Genders Aren’t Mixing At Work And It’s Hurting Women’s Progress


People think most one-on-one interactions with colleagues of the opposite sex are "inappropriate." Here's why that matters.

A recent study conducted by Morning Consult on behalf of the New York Times shed light on a facet of American work culture that has a significant impact on inequity: Women and men make each other uncomfortable in the context of working relationships.

In the survey of over 5,000 people, nearly two-thirds said individuals should take extra precaution around members of the opposite sex. In the proposed situations—having a drink, having dinner, having lunch, driving in a car, and having a work meeting—women found these one-on-one interactions to be more inappropriate than men did across the board. 

All of which isn’t surprising, considering the longstanding history of women being sexually harassed in the workplace. We’re seeing it play out on a horrific scale in Silicon Valley right now, and let’s be honest: Pretty much everyone and their mother (and their sisters and their cousins) can speak to a personal encounter with inappropriate behavior.

Men also expressed discomfort, with just under half saying having a drink or having dinner one-on-one is inappropriate. But when it comes to men and women feeling uncomfortable in these types of interactions, there’s an important distinction to be made, because the dynamics at play are not equal.

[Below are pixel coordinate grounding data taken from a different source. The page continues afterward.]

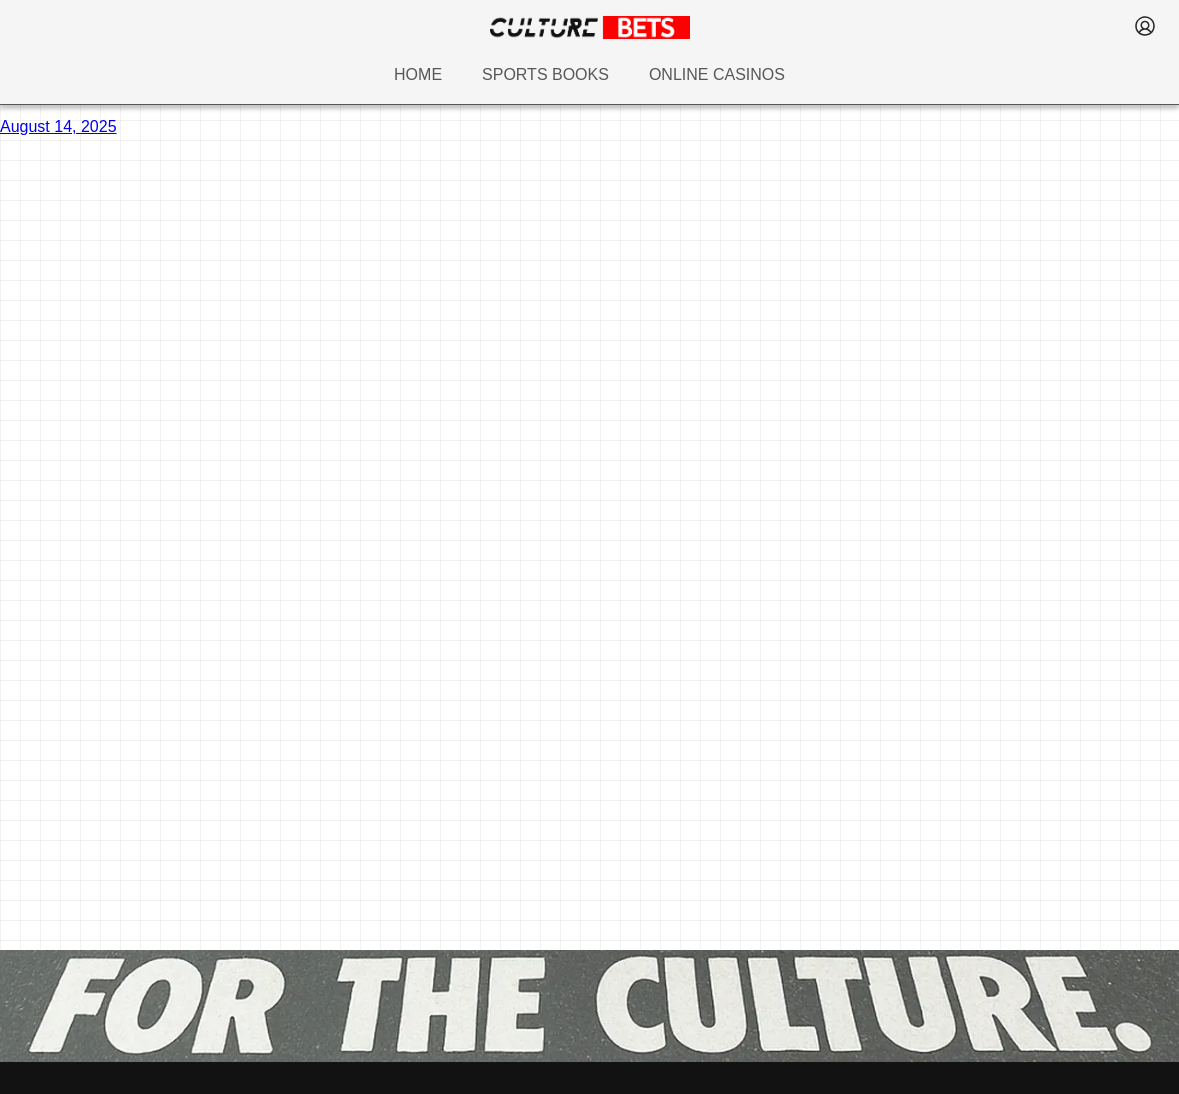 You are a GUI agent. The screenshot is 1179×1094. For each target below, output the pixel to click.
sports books (545, 74)
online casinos (717, 74)
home (418, 74)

Whereas women largely fear for their personal safety, men fear perceived impropriety and their own lack of restraint.

As 29-year-old construction worker Christopher Mauldin put it in the Times article, he has concerns that “false accusations create irreversible damages to reputations.” He also acknowledged that “temptation is always a factor.”

A few months back, Vice President Mike Pence made news with re-surfaced comments from 2002 explaining that he doesn’t eat alone with women other than his wife and that he won’t go to events where there is alcohol unless she’s with him.

From this we may draw two conclusions: 1.) Mike Pence doesn’t trust himself to behave appropriately around women who are not his wife, and/or 2.) He believes women won’t behave appropriately around him, because we’re all a bunch of seductresses.

Either way, deeply problematic. Despite the progress that’s being made, men still dominate the workplace. They hold more positions of power, and because members of the opposite sex are scared of interacting, women will continue to be left out of opportunities big and small that add up to career progress—that after-work scotch in the boss’ office, that three-day trip to close a deal across the country. 

Does it really need to be this way, though? At the heart of this is issue, there’s a deep-rooted problem of accountability. Since time immemorial, men have gotten a pass as they act on their “animal instincts,” while women—in humanity’s lamest-ever attempt at flattery—are depicted as morally superior, charged with upholding the pillars of society (good luck, Mrs. Pence). 

But the thing is, women aren’t morally superior. We have the same ability to make an inappropriate comment to a co-worker as men do. But the lack of consequences men have seen on this front has morphed itself into blamelessness.

And until we can acknowledge that we’re all equally capable of making mistakes and showing restraint, these damaging inequities will live on.